Assessment of pristine vegetation structure in semiarid shrublands based on spatial explicit modeling
Bisigato, Alejandro; Ares, Jorge; Bertiller, Monica
In the Argentinean southern Monte, the vegetation has been extensively altered and fragmented as a consequence of the introduction of sheep grazing during the last century. Activities leading to restoration of land condition and conservation of the shrubland ecosystems would be facilitated if relict areas that had not been impacted by sheep were available for reference. Such areas have not been maintained but there are some others that remained exclosed from sheep during the last 1- 3 decades where qualitative trends of restoration are already observable. We hypothesised that information on the vegetation structure from these areas and analytical modeling of plant growth and competition-facilitation processes would allow reconstructing the basic characteristics of the pristine vegetation. This would serve as benchmark for restoration activities. We selected short-term exclosure plots (5- 25 years) and measured structural vegetation parameters related to the shrub-grass partition of aboveground biomass and the spatial distribution of plants.
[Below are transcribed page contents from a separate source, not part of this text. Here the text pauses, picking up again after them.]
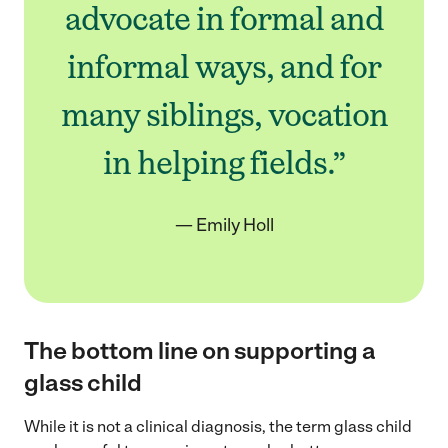
advocate in formal and
informal ways, and for
many siblings, vocation
in helping fields.”
— Emily Holl
The bottom line on supporting a
glass child
While it is not a clinical diagnosis, the term glass child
We also conducted observations on seedling establishment, growth and lateral diffusion of shrubs and grasses in newly denuded plots. We built a spatial explicit simulation model of establishment, growth and lateral diffusion of the main plant components with parameters derived from our experimental plots. We validated the model with observations in non-grazed areas (not used to derive model parameters) and extrapolated the model behaviour until a stable distribution of shrubs and grasses was attained. The stationary state produced by the model shows most of the characteristics observable during vegetation restoration in exclosures, and provides an estimate of main vegetation traits in the Monte under pre-domestic-herbivore conditions which incorporates most of the quantitative knowledge available.